I punti di contrasto tra Marx e Bakunin sono molteplici: Marx sostiene che la rivoluzione sia
limitata alla classe operaia, mentre Bakunin parla sempre di “masse”, accusando Marx di snobismo
nei confronti di contadini e sottoproletariato. Inoltre secondo Bakunin non esiste nulla come la lotta
di classe, ma solo una la dominazione da parte dello Stato sugli oppressi, che hanno il compito di
rivoltarsi contro il proprio destino di sfruttati, togliendo la rivoluzione da quel percorso quasi
provvidenzialistico che Marx traccia, parlandone come di un accadimento necessario e inserito in
un percorso storico ben definito. Altro punto di grande contrasto è il tema dell'uguaglianza: per
Bakunin l'uguaglianza non è mai economica ma di condizioni, ovvero una uguaglianza di istruzione.

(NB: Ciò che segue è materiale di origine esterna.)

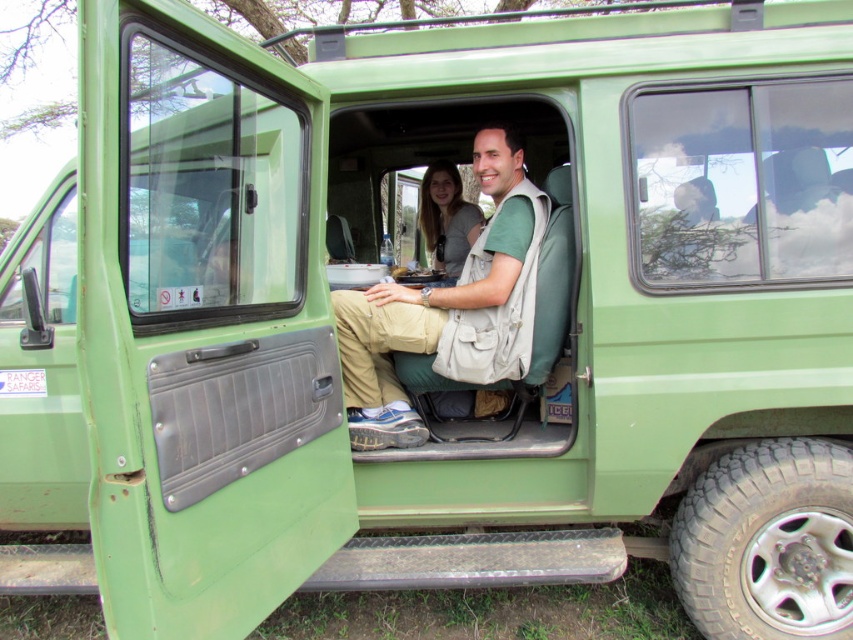 You are a photographer standing outside the safari vehicle and want to take a photo of the matte khaki pants at center and the matte gray sweater at center. Which one will appear larger in the photo?

The matte khaki pants at center will appear larger in the photo because it is taller than the matte gray sweater at center.

You are a tour guide standing outside the safari vehicle and want to hand a map to the person wearing the matte khaki pants at center and the matte gray sweater at center. Which one should you approach first based on their positions?

The matte khaki pants at center is closer to the viewer than the matte gray sweater at center, so you should approach the person wearing the matte khaki pants at center first.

Chi sa di più finirà sempre per dominare colui che sa di meno, dunque serve una istruzione integrale
che prepari tutti a fare tutto; sicuramente ci saranno specialisti in alcuni campi, dotati quindi di una
maggiore autorità in un ambito specifico, ma l'istruzione deve insegnare ad usare la propria ragione
tramite cui scegliere se seguire o meno l'autorità specialistica. Ultimo punto di contrasto, che si
ripercuoterà nella divisione tra anarchici comunisti e anarchici collettivisti, è appunto l'economia:
Bakunin abbraccia il collettivismo, dove tutti lavorano attraverso mezzi di produzione in comune
ma si dividono i beni in base alla quantità di lavoro svolto dai singoli. Questo punto sarà causa di
forti scontri con Marx, dato che ciascuno dei due pensatori accusa l'altro di istituire una autorità
superiore burocratica per far funzionare l'economia: in Marx per giudicare i bisogni in base ai quali
si dividono i beni, in Bakunin per quantificare il lavoro svolto.